▸ Exercise instructions
Without the pictures, output all of the data exactly.

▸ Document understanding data
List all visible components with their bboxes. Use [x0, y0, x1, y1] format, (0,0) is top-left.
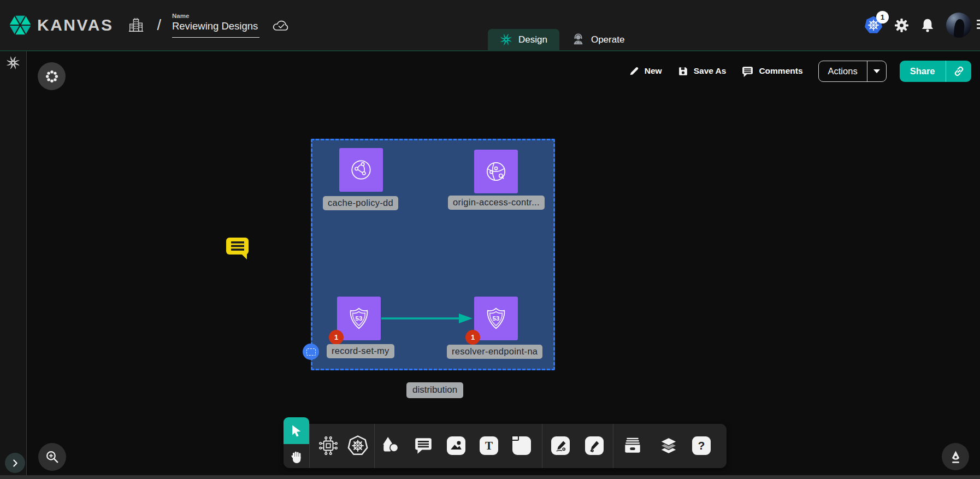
svg-text:53: 53 [356, 315, 363, 322]
drawer-catalog-button[interactable] [622, 435, 644, 457]
group-label: distribution [406, 382, 463, 398]
share-label[interactable]: Share [900, 61, 946, 82]
edge-record-to-resolver[interactable] [381, 311, 474, 326]
pen-mode-button[interactable] [942, 443, 969, 470]
new-button[interactable]: New [628, 66, 662, 77]
breadcrumb-separator: / [157, 17, 161, 34]
node-issue-badge[interactable]: 1 [329, 330, 344, 345]
select-tool-button[interactable] [284, 417, 309, 444]
kubernetes-tool-button[interactable] [347, 435, 369, 457]
save-as-label: Save As [694, 66, 727, 76]
copy-link-button[interactable] [946, 61, 971, 82]
cloud-saved-icon [271, 18, 291, 33]
shapes-icon [381, 436, 401, 456]
pen-path-icon [551, 436, 570, 455]
kanvas-logo-icon[interactable] [8, 13, 33, 38]
comments-button[interactable]: Comments [741, 65, 802, 78]
toolbar-divider [374, 424, 375, 468]
tab-design-label: Design [518, 34, 547, 45]
flower-dots-icon [45, 69, 59, 84]
hamburger-menu-icon[interactable] [977, 20, 980, 29]
image-tool-button[interactable] [445, 435, 467, 457]
user-avatar[interactable] [946, 13, 971, 38]
kanvas-app: KANVAS [0, 0, 980, 479]
toolbar-divider [542, 424, 542, 468]
help-question-icon: ? [692, 436, 711, 455]
pen-nib-icon [948, 450, 963, 464]
shapes-tool-button[interactable] [380, 435, 402, 457]
route53-shield-icon: 53 [346, 306, 371, 331]
kubernetes-context-button[interactable]: 1 [864, 16, 883, 34]
chevron-right-icon [10, 458, 20, 468]
freehand-draw-tool-button[interactable] [583, 435, 605, 457]
zoom-in-magnifier-icon [45, 450, 60, 464]
left-rail [0, 51, 27, 479]
route53-shield-icon: 53 [483, 306, 509, 331]
group-selection-handle[interactable] [303, 344, 319, 360]
node-origin-access-control[interactable] [474, 150, 518, 193]
mode-tabs: Design Operate [488, 29, 636, 50]
actions-dropdown-arrow[interactable] [867, 61, 886, 81]
app-header: KANVAS [0, 0, 980, 51]
save-as-button[interactable]: Save As [677, 66, 727, 77]
pencil-doodle-icon [585, 436, 604, 455]
settings-gear-icon[interactable] [894, 18, 909, 33]
comments-label: Comments [759, 66, 802, 76]
zoom-in-button[interactable] [38, 443, 66, 471]
canvas-quick-actions-button[interactable] [38, 62, 66, 90]
kubernetes-wheel-icon [347, 435, 369, 457]
node-record-set[interactable]: 53 [337, 297, 381, 340]
node-label: resolver-endpoint-na [447, 345, 542, 359]
cursor-arrow-icon [290, 424, 303, 437]
layers-button[interactable] [658, 435, 680, 457]
floppy-disk-icon [677, 66, 689, 77]
expand-sidebar-button[interactable] [5, 453, 25, 473]
node-cache-policy[interactable] [339, 148, 383, 192]
header-right: 1 [864, 0, 971, 50]
design-name-value[interactable]: Reviewing Designs [172, 20, 259, 38]
pencil-icon [628, 66, 640, 77]
pan-tool-button[interactable] [284, 444, 309, 468]
organization-icon[interactable] [127, 16, 145, 34]
node-issue-badge[interactable]: 1 [465, 330, 480, 345]
k8s-context-count-badge: 1 [876, 11, 889, 23]
node-label: origin-access-contr... [448, 196, 545, 210]
sticky-note-icon [512, 436, 531, 455]
text-tool-button[interactable]: T [478, 435, 500, 457]
actions-label[interactable]: Actions [819, 61, 867, 81]
meshery-swirl-icon[interactable] [6, 56, 20, 72]
tab-design[interactable]: Design [488, 29, 559, 50]
help-button[interactable]: ? [690, 435, 712, 457]
toolbar-divider [613, 424, 613, 468]
cloudfront-origin-access-icon [483, 158, 509, 185]
comment-bubble-icon [741, 65, 754, 78]
components-tool-button[interactable] [317, 435, 339, 457]
actions-dropdown-button[interactable]: Actions [818, 61, 887, 82]
design-action-bar: New Save As Comm [628, 60, 971, 82]
design-name-field[interactable]: Name Reviewing Designs [172, 13, 259, 38]
tab-operate[interactable]: Operate [559, 29, 636, 50]
cloudfront-cache-policy-icon [348, 157, 374, 183]
node-resolver-endpoint[interactable]: 53 [474, 297, 518, 340]
text-tool-icon: T [480, 436, 498, 455]
canvas-comment-marker[interactable] [225, 235, 250, 262]
node-label: cache-policy-dd [323, 196, 398, 210]
operate-headset-icon [571, 33, 585, 46]
notifications-bell-icon[interactable] [920, 17, 935, 33]
drawer-archive-icon [622, 435, 643, 456]
hand-icon [290, 450, 303, 463]
comment-tool-button[interactable] [412, 435, 434, 457]
caret-down-icon [873, 69, 880, 73]
layers-icon [658, 435, 679, 456]
share-split-button[interactable]: Share [900, 61, 971, 82]
note-tool-button[interactable] [511, 435, 533, 457]
image-icon [447, 436, 465, 455]
new-label: New [645, 66, 662, 76]
tab-operate-label: Operate [591, 34, 624, 45]
pen-path-tool-button[interactable] [550, 435, 571, 457]
design-swirl-icon [500, 33, 512, 46]
node-label: record-set-my [327, 344, 394, 358]
svg-text:53: 53 [493, 315, 500, 322]
header-left: KANVAS [8, 0, 291, 50]
comment-bubble-icon [414, 436, 433, 456]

▸ Answer
List all visible components with their bboxes. Use [x0, y0, x1, y1] format, (0,0) is top-left.
svg-text:53: 53 [356, 315, 363, 322]
drawer-catalog-button[interactable] [622, 435, 644, 457]
group-label: distribution [406, 382, 463, 398]
share-label[interactable]: Share [900, 61, 946, 82]
edge-record-to-resolver[interactable] [381, 311, 474, 326]
pen-mode-button[interactable] [942, 443, 969, 470]
new-button[interactable]: New [628, 66, 662, 77]
breadcrumb-separator: / [157, 17, 161, 34]
node-issue-badge[interactable]: 1 [329, 330, 344, 345]
select-tool-button[interactable] [284, 417, 309, 444]
kubernetes-tool-button[interactable] [347, 435, 369, 457]
save-as-label: Save As [694, 66, 727, 76]
copy-link-button[interactable] [946, 61, 971, 82]
cloud-saved-icon [271, 18, 291, 33]
shapes-icon [381, 436, 401, 456]
pen-path-icon [551, 436, 570, 455]
kanvas-logo-icon[interactable] [8, 13, 33, 38]
comments-button[interactable]: Comments [741, 65, 802, 78]
toolbar-divider [374, 424, 375, 468]
tab-design-label: Design [518, 34, 547, 45]
flower-dots-icon [45, 69, 59, 84]
hamburger-menu-icon[interactable] [977, 20, 980, 29]
image-tool-button[interactable] [445, 435, 467, 457]
user-avatar[interactable] [946, 13, 971, 38]
kanvas-app: KANVAS [0, 0, 980, 479]
toolbar-divider [542, 424, 542, 468]
help-question-icon: ? [692, 436, 711, 455]
pen-nib-icon [948, 450, 963, 464]
shapes-tool-button[interactable] [380, 435, 402, 457]
route53-shield-icon: 53 [346, 306, 371, 331]
kubernetes-context-button[interactable]: 1 [864, 16, 883, 34]
chevron-right-icon [10, 458, 20, 468]
freehand-draw-tool-button[interactable] [583, 435, 605, 457]
zoom-in-magnifier-icon [45, 450, 60, 464]
left-rail [0, 51, 27, 479]
route53-shield-icon: 53 [483, 306, 509, 331]
group-selection-handle[interactable] [303, 344, 319, 360]
node-origin-access-control[interactable] [474, 150, 518, 193]
mode-tabs: Design Operate [488, 29, 636, 50]
actions-dropdown-arrow[interactable] [867, 61, 886, 81]
app-header: KANVAS [0, 0, 980, 51]
save-as-button[interactable]: Save As [677, 66, 727, 77]
pencil-doodle-icon [585, 436, 604, 455]
settings-gear-icon[interactable] [894, 18, 909, 33]
comments-label: Comments [759, 66, 802, 76]
zoom-in-button[interactable] [38, 443, 66, 471]
canvas-quick-actions-button[interactable] [38, 62, 66, 90]
kubernetes-wheel-icon [347, 435, 369, 457]
node-record-set[interactable]: 53 [337, 297, 381, 340]
node-label: resolver-endpoint-na [447, 345, 542, 359]
cursor-arrow-icon [290, 424, 303, 437]
layers-button[interactable] [658, 435, 680, 457]
floppy-disk-icon [677, 66, 689, 77]
expand-sidebar-button[interactable] [5, 453, 25, 473]
node-cache-policy[interactable] [339, 148, 383, 192]
header-right: 1 [864, 0, 971, 50]
design-name-value[interactable]: Reviewing Designs [172, 20, 259, 38]
pencil-icon [628, 66, 640, 77]
pan-tool-button[interactable] [284, 444, 309, 468]
organization-icon[interactable] [127, 16, 145, 34]
node-issue-badge[interactable]: 1 [465, 330, 480, 345]
k8s-context-count-badge: 1 [876, 11, 889, 23]
node-label: origin-access-contr... [448, 196, 545, 210]
sticky-note-icon [512, 436, 531, 455]
text-tool-button[interactable]: T [478, 435, 500, 457]
actions-label[interactable]: Actions [819, 61, 867, 81]
meshery-swirl-icon[interactable] [6, 56, 20, 72]
tab-design[interactable]: Design [488, 29, 559, 50]
help-button[interactable]: ? [690, 435, 712, 457]
toolbar-divider [613, 424, 613, 468]
cloudfront-origin-access-icon [483, 158, 509, 185]
comment-bubble-icon [741, 65, 754, 78]
components-tool-button[interactable] [317, 435, 339, 457]
actions-dropdown-button[interactable]: Actions [818, 61, 887, 82]
design-action-bar: New Save As Comm [628, 60, 971, 82]
design-name-field[interactable]: Name Reviewing Designs [172, 13, 259, 38]
tab-operate[interactable]: Operate [559, 29, 636, 50]
cloudfront-cache-policy-icon [348, 157, 374, 183]
node-resolver-endpoint[interactable]: 53 [474, 297, 518, 340]
text-tool-icon: T [480, 436, 498, 455]
canvas-comment-marker[interactable] [225, 235, 250, 262]
node-label: cache-policy-dd [323, 196, 398, 210]
operate-headset-icon [571, 33, 585, 46]
notifications-bell-icon[interactable] [920, 17, 935, 33]
drawer-archive-icon [622, 435, 643, 456]
hand-icon [290, 450, 303, 463]
comment-tool-button[interactable] [412, 435, 434, 457]
caret-down-icon [873, 69, 880, 73]
layers-icon [658, 435, 679, 456]
share-split-button[interactable]: Share [900, 61, 971, 82]
note-tool-button[interactable] [511, 435, 533, 457]
image-icon [447, 436, 465, 455]
new-label: New [645, 66, 662, 76]
tab-operate-label: Operate [591, 34, 624, 45]
pen-path-tool-button[interactable] [550, 435, 571, 457]
design-swirl-icon [500, 33, 512, 46]
node-label: record-set-my [327, 344, 394, 358]
svg-text:53: 53 [493, 315, 500, 322]
header-left: KANVAS [8, 0, 291, 50]
comment-bubble-icon [414, 436, 433, 456]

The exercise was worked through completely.